WORK TO BE COMPLETED
Each record that follows goes into your reply unchanged; the pictures do not.

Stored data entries
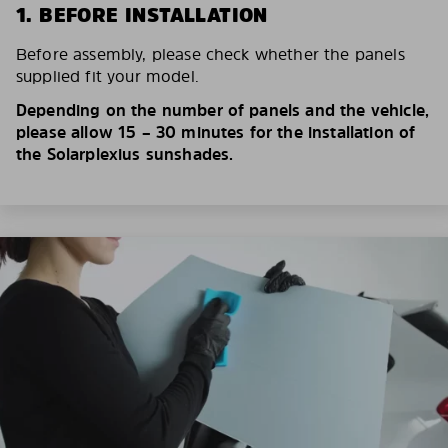
1. BEFORE INSTALLATION
Before assembly, please check whether the panels
supplied fit your model.
Depending on the number of panels and the vehicle,
please allow 15 – 30 minutes for the installation of
the Solarplexius sunshades.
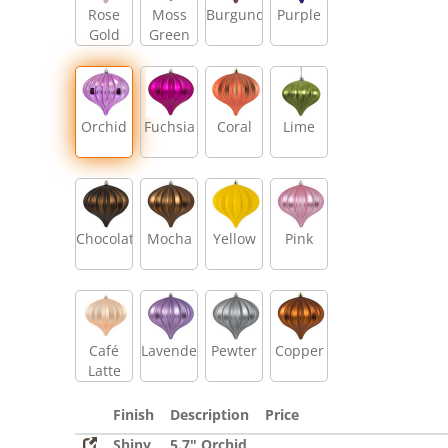
Rose
Moss
Burgundy
Purple
Gold
Green
Orchid
Fuchsia
Coral
Lime
Chocolate
Mocha
Yellow
Pink
Café
Lavender
Pewter
Copper
Latte
Finish
Description
Price
Shiny
5.7" Orchid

RESULT BELOW
1. BEFORE INSTALLATION
Before assembly, please check whether the panels
supplied fit your model.
Depending on the number of panels and the vehicle,
please allow 15 – 30 minutes for the installation of
the Solarplexius sunshades.
Rose
Moss
Burgundy
Purple
Gold
Green
Orchid
Fuchsia
Coral
Lime
Chocolate
Mocha
Yellow
Pink
Café
Lavender
Pewter
Copper
Latte
Finish
Description
Price
Shiny
5.7" Orchid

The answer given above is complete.